[Supplied records]
Segment Open
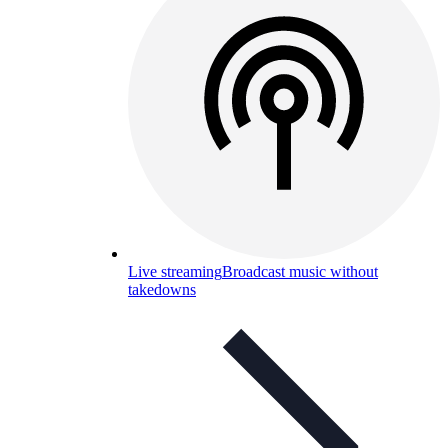
Live streaming
Broadcast music without
takedowns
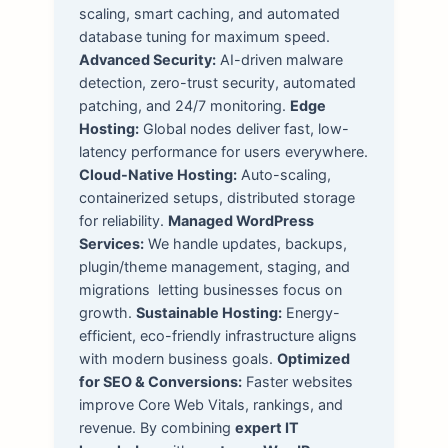
scaling, smart caching, and automated
database tuning for maximum speed.
Advanced Security:
AI-driven malware
detection, zero-trust security, automated
patching, and 24/7 monitoring.
Edge
Hosting:
Global nodes deliver fast, low-
latency performance for users everywhere.
Cloud-Native Hosting:
Auto-scaling,
containerized setups, distributed storage
for reliability.
Managed WordPress
Services:
We handle updates, backups,
plugin/theme management, staging, and
migrations letting businesses focus on
growth.
Sustainable Hosting:
Energy-
efficient, eco-friendly infrastructure aligns
with modern business goals.
Optimized
for SEO & Conversions:
Faster websites
improve Core Web Vitals, rankings, and
revenue. By combining
expert IT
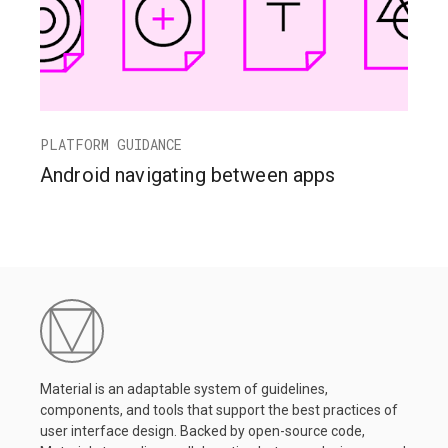
PLATFORM GUIDANCE
Android navigating between apps
Material is an adaptable system of guidelines,
components, and tools that support the best practices of
user interface design. Backed by open-source code,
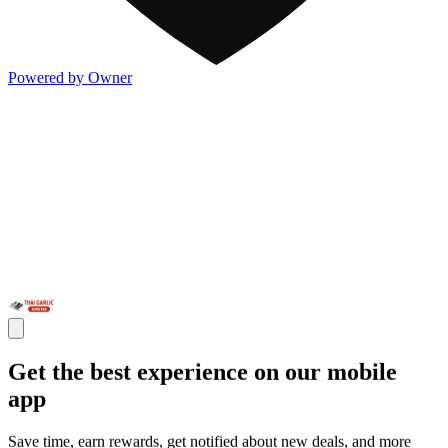
Powered by Owner
Get the best experience on our mobile
app
Save time, earn rewards, get notified about new deals, and more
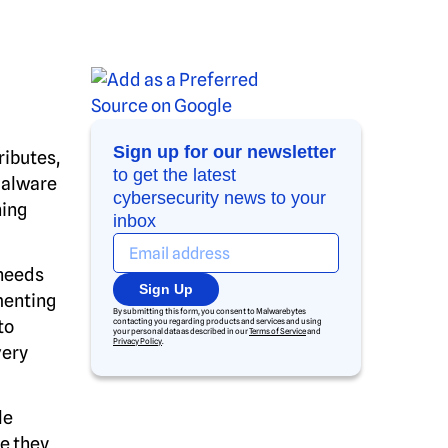
Sign up for our newsletter
ributes,
to get the latest
malware
cybersecurity news to your
ning
inbox
 needs
Sign Up
menting
By submitting this form, you consent to Malwarebytes
to
contacting you regarding products and services and using
your personal data as described in our
Terms of Service
and
Privacy Policy
.
very
le
e they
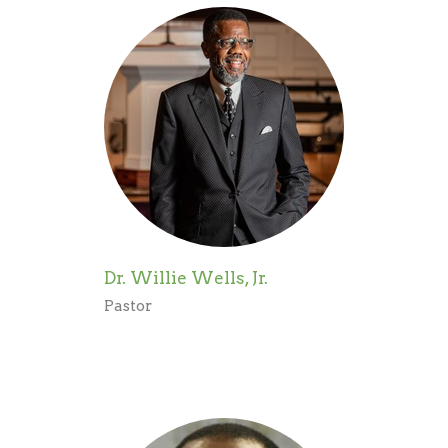
Dr. Willie Wells, Jr.
Pastor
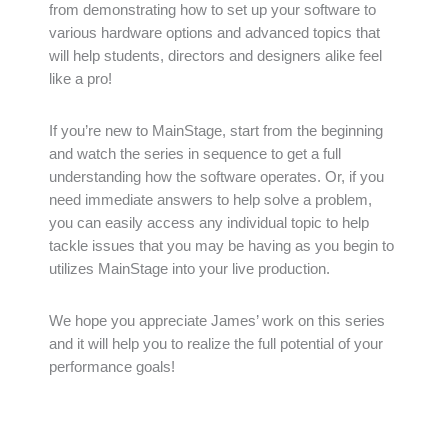
from demonstrating how to set up your software to
various hardware options and advanced topics that
will help students, directors and designers alike feel
like a pro!
If you’re new to MainStage, start from the beginning
and watch the series in sequence to get a full
understanding how the software operates. Or, if you
need immediate answers to help solve a problem,
you can easily access any individual topic to help
tackle issues that you may be having as you begin to
utilizes MainStage into your live production.
We hope you appreciate James’ work on this series
and it will help you to realize the full potential of your
performance goals!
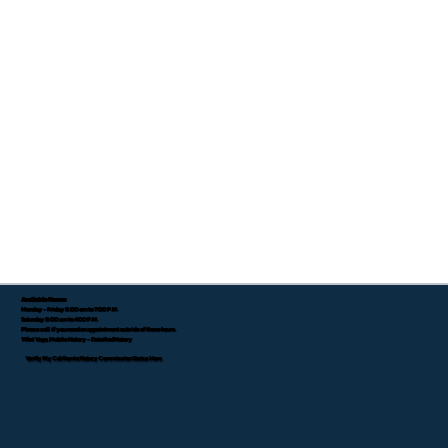
Available Hours:
Monday - Friday 8:00 am to 7:00 P.M.
Saturday 8:00 am to 4:00 P.M.
Please call if you need an appointment outside of these hours.
Tifini Vega, Mobile Notary - Detailed Notary
Verify My California Notary Commission Status Here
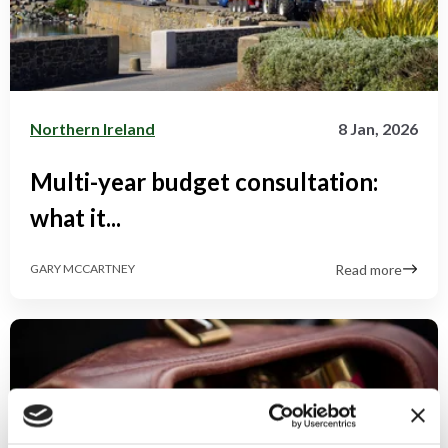
Northern Ireland
8 Jan, 2026
Multi-year budget consultation:
what it...
Read more
GARY MCCARTNEY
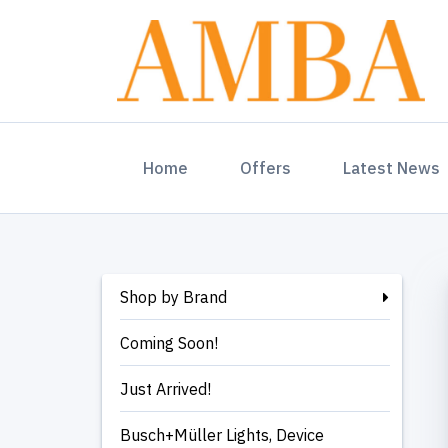
(current)
Home
Offers
Latest News
Shop by Brand
Coming Soon!
Just Arrived!
Busch+Müller Lights, Device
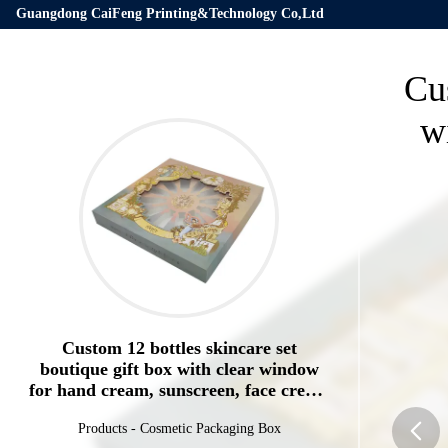
Guangdong CaiFeng Printing&Technology Co,Ltd
Cus
w
Custom 12 bottles skincare set
boutique gift box with clear window
for hand cream, sunscreen, face cream
packing box
Products
-
Cosmetic Packaging Box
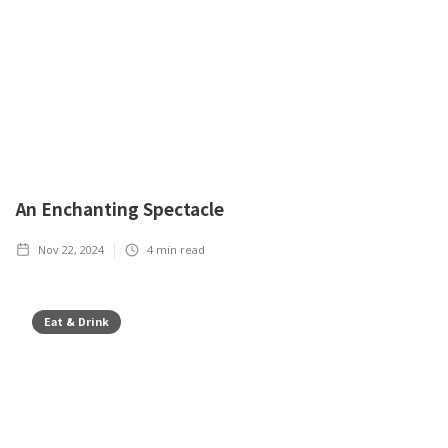
An Enchanting Spectacle
Nov 22, 2024
4
min read
Eat & Drink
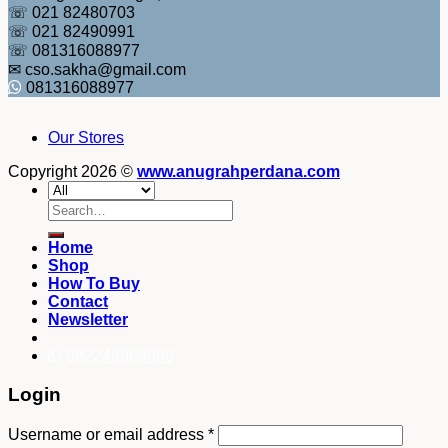
☏ 021 82480703
☏ 021 82490991
☏ 081316088977
✉ cso.sakha@gmail.com
081316088977
Our Stores
Copyright 2026 ©
www.anugrahperdana.com
Search
for:
Home
Shop
How To Buy
Contact
Newsletter
082249969090
Login
Username or email address
*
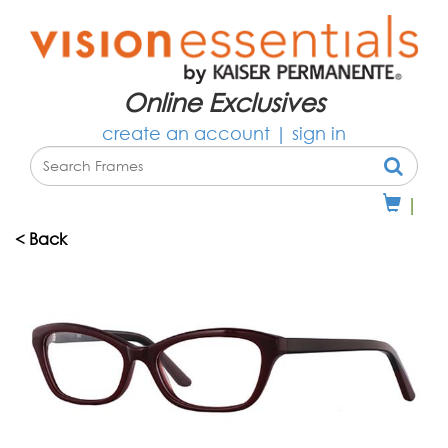
Online Exclusives
create an account
|
sign in
|
< Back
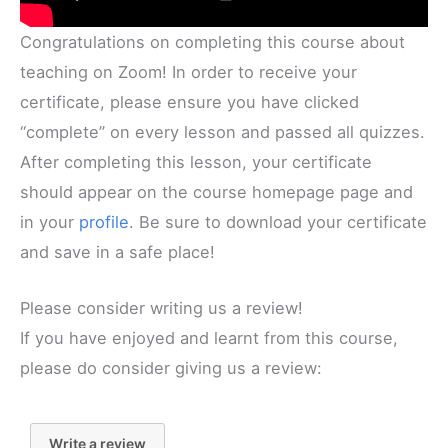
Congratulations on completing this course about
teaching on Zoom! In order to receive your
certificate, please ensure you have clicked
“complete” on every lesson and passed all quizzes.
After completing this lesson, your certificate
should appear on the course homepage page and
in your
profile
. Be sure to download your certificate
and save in a safe place!
Please consider writing us a review!
If you have enjoyed and learnt from this course,
please do consider giving us a review:
Write a review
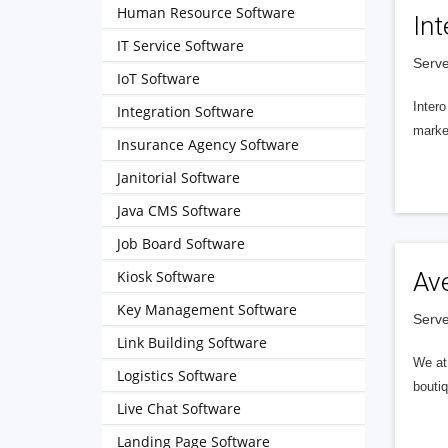
Human Resource Software
Int
IT Service Software
Serve
IoT Software
Intero
Integration Software
market
Insurance Agency Software
Janitorial Software
Java CMS Software
Job Board Software
Kiosk Software
Av
Key Management Software
Serve
Link Building Software
We at 
Logistics Software
boutiq
Live Chat Software
Landing Page Software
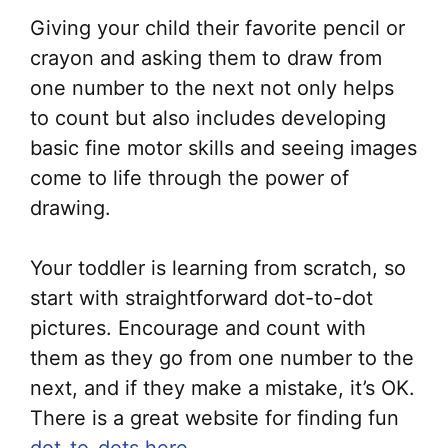
Giving your child their favorite pencil or
crayon and asking them to draw from
one number to the next not only helps
to count but also includes developing
basic fine motor skills and seeing images
come to life through the power of
drawing.
Your toddler is learning from scratch, so
start with straightforward dot-to-dot
pictures. Encourage and count with
them as they go from one number to the
next, and if they make a mistake, it’s OK.
There is a great website for finding fun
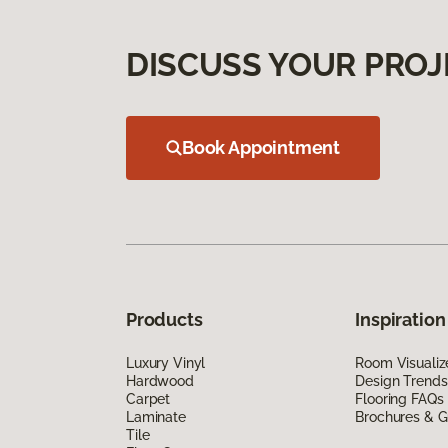
DISCUSS YOUR PROJ
Book Appointment
Products
Inspiration
Luxury Vinyl
Room Visualiz
Hardwood
Design Trends
Carpet
Flooring FAQs
Laminate
Brochures & G
Tile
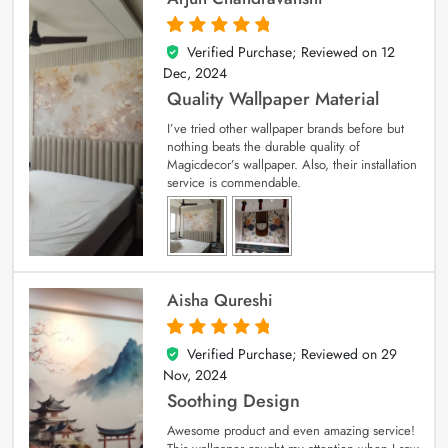
Verified Purchase; Reviewed on
12
5
out of 5
Dec, 2024
Quality Wallpaper Material
I’ve tried other wallpaper brands before but
nothing beats the durable quality of
Magicdecor’s wallpaper. Also, their installation
service is commendable.
Aisha Qureshi
Verified Purchase; Reviewed on
29
5
out of 5
Nov, 2024
Soothing Design
Awesome product and even amazing service!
Segment Closed
The whole listing is to be duplicated verbatim, apart from its images.

[Solution to the exercise]
Live streaming
Broadcast music without
takedowns
scaling, smart caching, and automated
database tuning for maximum speed.
Advanced Security:
AI-driven malware
detection, zero-trust security, automated
patching, and 24/7 monitoring.
Edge
Hosting:
Global nodes deliver fast, low-
latency performance for users everywhere.
Cloud-Native Hosting:
Auto-scaling,
containerized setups, distributed storage
for reliability.
Managed WordPress
Services:
We handle updates, backups,
plugin/theme management, staging, and
migrations letting businesses focus on
growth.
Sustainable Hosting:
Energy-
efficient, eco-friendly infrastructure aligns
with modern business goals.
Optimized
for SEO & Conversions:
Faster websites
improve Core Web Vitals, rankings, and
revenue. By combining
expert IT
PLATFORM GUIDANCE
Android navigating between apps
Material is an adaptable system of guidelines,
components, and tools that support the best practices of
user interface design. Backed by open-source code,
Powered by Owner
Get the best experience on our mobile
app
Save time, earn rewards, get notified about new deals, and more
Sign up for our newsletter
ributes,
to get the latest
malware
cybersecurity news to your
ning
inbox
 needs
Sign Up
menting
By submitting this form, you consent to Malwarebytes
to
contacting you regarding products and services and using
your personal data as described in our
Terms of Service
and
Privacy Policy
.
very
le
e they
Dr. Willie Wells, Jr.
Pastor
from demonstrating how to set up your software to
various hardware options and advanced topics that
will help students, directors and designers alike feel
like a pro!
If you’re new to MainStage, start from the beginning
and watch the series in sequence to get a full
understanding how the software operates. Or, if you
need immediate answers to help solve a problem,
you can easily access any individual topic to help
tackle issues that you may be having as you begin to
utilizes MainStage into your live production.
We hope you appreciate James’ work on this series
and it will help you to realize the full potential of your
performance goals!
Available Hours:
Monday - Friday 8:00 am to 7:00 P.M.
Saturday 8:00 am to 4:00 P.M.
Please call if you need an appointment outside of these hours.
Tifini Vega, Mobile Notary - Detailed Notary
Verify My California Notary Commission Status Here
Northern Ireland
8 Jan, 2026
Multi-year budget consultation:
what it...
Read more
GARY MCCARTNEY
(current)
Home
Offers
Latest News
Shop by Brand
Coming Soon!
Just Arrived!
Busch+Müller Lights, Device
Guangdong CaiFeng Printing&Technology Co,Ltd
Cus
w
Custom 12 bottles skincare set
boutique gift box with clear window
for hand cream, sunscreen, face cream
packing box
Products
-
Cosmetic Packaging Box
An Enchanting Spectacle
Nov 22, 2024
4
min read
Eat & Drink
☏ 021 82480703
☏ 021 82490991
☏ 081316088977
✉ cso.sakha@gmail.com
081316088977
Our Stores
Copyright 2026 ©
www.anugrahperdana.com
Search
for:
Home
Shop
How To Buy
Contact
Newsletter
082249969090
Login
Username or email address
*
Online Exclusives
create an account
|
sign in
|
< Back
Congratulations on completing this course about
teaching on Zoom! In order to receive your
certificate, please ensure you have clicked
“complete” on every lesson and passed all quizzes.
After completing this lesson, your certificate
should appear on the course homepage page and
in your
profile
. Be sure to download your certificate
and save in a safe place!
Please consider writing us a review!
If you have enjoyed and learnt from this course,
please do consider giving us a review:
Write a review
Human Resource Software
Int
IT Service Software
Serve
IoT Software
Intero
Integration Software
market
Insurance Agency Software
Janitorial Software
Java CMS Software
Job Board Software
Kiosk Software
Av
Key Management Software
Serve
Link Building Software
We at 
Logistics Software
boutiq
Live Chat Software
Landing Page Software
Giving your child their favorite pencil or
crayon and asking them to draw from
one number to the next not only helps
to count but also includes developing
basic fine motor skills and seeing images
come to life through the power of
drawing.
Your toddler is learning from scratch, so
start with straightforward dot-to-dot
pictures. Encourage and count with
them as they go from one number to the
next, and if they make a mistake, it’s OK.
There is a great website for finding fun
DISCUSS YOUR PROJ
Book Appointment
Products
Inspiration
Luxury Vinyl
Room Visualiz
Hardwood
Design Trends
Carpet
Flooring FAQs
Laminate
Brochures & G
Tile
Verified Purchase; Reviewed on
12
5
out of 5
Dec, 2024
Quality Wallpaper Material
I’ve tried other wallpaper brands before but
nothing beats the durable quality of
Magicdecor’s wallpaper. Also, their installation
service is commendable.
Aisha Qureshi
Verified Purchase; Reviewed on
29
5
out of 5
Nov, 2024
Soothing Design
Awesome product and even amazing service!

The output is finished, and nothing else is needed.